Here’s the connection count as displayed on the sprite’s page:

Here’s a sysctl dumping the number of open file handles (sockets are file handles):

Here’s the view of “top” showing system resources in use:

I think it’s pretty reasonable for 1M connections to consume 16GB of memory, but it could probably be trimmed down quite a bit. I haven’t spent any time optimizing that. I’ll leave that for another day.

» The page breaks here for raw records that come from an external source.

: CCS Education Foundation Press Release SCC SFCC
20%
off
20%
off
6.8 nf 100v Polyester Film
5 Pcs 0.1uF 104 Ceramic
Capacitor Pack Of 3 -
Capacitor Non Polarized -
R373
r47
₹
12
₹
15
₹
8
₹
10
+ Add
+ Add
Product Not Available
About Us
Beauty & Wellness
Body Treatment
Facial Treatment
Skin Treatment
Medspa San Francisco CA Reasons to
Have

Here’s a latency test run against the comet URL:

The new tweaks, placed in /etc/sysctl.conf (CentOS) and then reloaded with “sysctl -p” :

net.core.rmem_max = 33554432
net.core.wmem_max = 33554432
net.ipv4.tcp_rmem = 4096 16384 33554432
net.ipv4.tcp_wmem = 4096 16384 33554432
net.ipv4.tcp_mem = 786432 1048576 26777216
net.ipv4.tcp_max_tw_buckets = 360000
net.core.netdev_max_backlog = 2500
vm.min_free_kbytes = 65536
vm.swappiness = 0
net.ipv4.ip_local_port_range = 1024 65535

Other than that, the steps were identical to the steps described in my previous blog posts, except this time using Node.js version 0.8.3.

Here is the server source code, so you can get a sense of the complexity level. Each connected client is actively sending messages, for the purpose of verifying the connections are alive. I haven’t pushed that throughput yet, to see what data rate can be sent. Since the modest 16GB memory was consumed, this would have likely caused swapping and meant little. I’ll give it a shot with a higher memory server next time.

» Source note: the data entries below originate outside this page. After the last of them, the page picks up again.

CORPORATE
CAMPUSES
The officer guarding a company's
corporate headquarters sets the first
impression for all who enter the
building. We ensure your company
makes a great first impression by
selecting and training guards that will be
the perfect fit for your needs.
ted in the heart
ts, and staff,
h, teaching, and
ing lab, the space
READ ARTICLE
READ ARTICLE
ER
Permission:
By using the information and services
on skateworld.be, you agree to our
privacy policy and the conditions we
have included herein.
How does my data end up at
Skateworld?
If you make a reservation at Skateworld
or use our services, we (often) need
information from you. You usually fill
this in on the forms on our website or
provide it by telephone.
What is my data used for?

Escape the 1.4GB V8 heap limit in Node.jsSprites Project

Written by caustik

August 19th, 2012 at 12:43 am

60 Responses to 'Node.js w/1M concurrent connections!'

Subscribe to comments with RSS or TrackBack to 'Node.js w/1M concurrent connections!'.

  1. I’m guessing you mean the EC2 swarm were actually test clients connecting to a single node server? It’s kinda ambiguous – you might wanna expand on that a little.

    Michael Hart

    19 Aug 12 at 2:35 am

  2. Good point, updated the post to clarify that a bit.

    caustik

    19 Aug 12 at 2:43 am

  3. Perfect – that makes sense. Awesome job pushing it to the limit by the way!

    Michael Hart

    19 Aug 12 at 6:25 am

  4. How significant was the app that was running? Just a simple Hello World?

    Adam Duro

    19 Aug 12 at 5:03 pm

  5. Adam – it’s of moderate complexity.

    caustik

    19 Aug 12 at 5:37 pm

  6. Why in the world did you need 500 EC2 instances for client connections? With the right settings, you should be able to get to 1M with about 20 instances.

    Tim McClarren

    19 Aug 12 at 6:17 pm

  7. Well played, sir. I will look into your tweaks some more. At some point the project I’m bootstrapping with a couple partners may need your consulting services. Cheers.

    Adam Duro

    19 Aug 12 at 6:38 pm

  8. Tim – Let me know when you’ve pulled that off, using EC2 instances, and the overall cost was less than using 500 micro spot instances. Also, doing it this way is more realistic – why would you complain that -too many- unique servers were used, when it’s meant to simulate the real world scenario of each client being a unique IP? I’m just as likely to get a comment asking why I didn’t use -more- unique instances ;) — anyway, my point is it’s not really as brain dead of a choice as you might think. I’m erring on the side of a more expensive, but more realistic, testing procedure.

    caustik

    19 Aug 12 at 6:39 pm

  9. What instance type did you use for the server?

    Michael Hood

    19 Aug 12 at 8:08 pm

  10. The server was a 15GB rackspace cloud server.

    caustik

    19 Aug 12 at 8:12 pm

  11. So we meet again…. caustik!

    Is your main goal to scale out vertically with all this? Or just to see how far you can take it?

    jtarchie

    20 Aug 12 at 7:11 am

  12. Just saw some limitations and wanted to find a way around them.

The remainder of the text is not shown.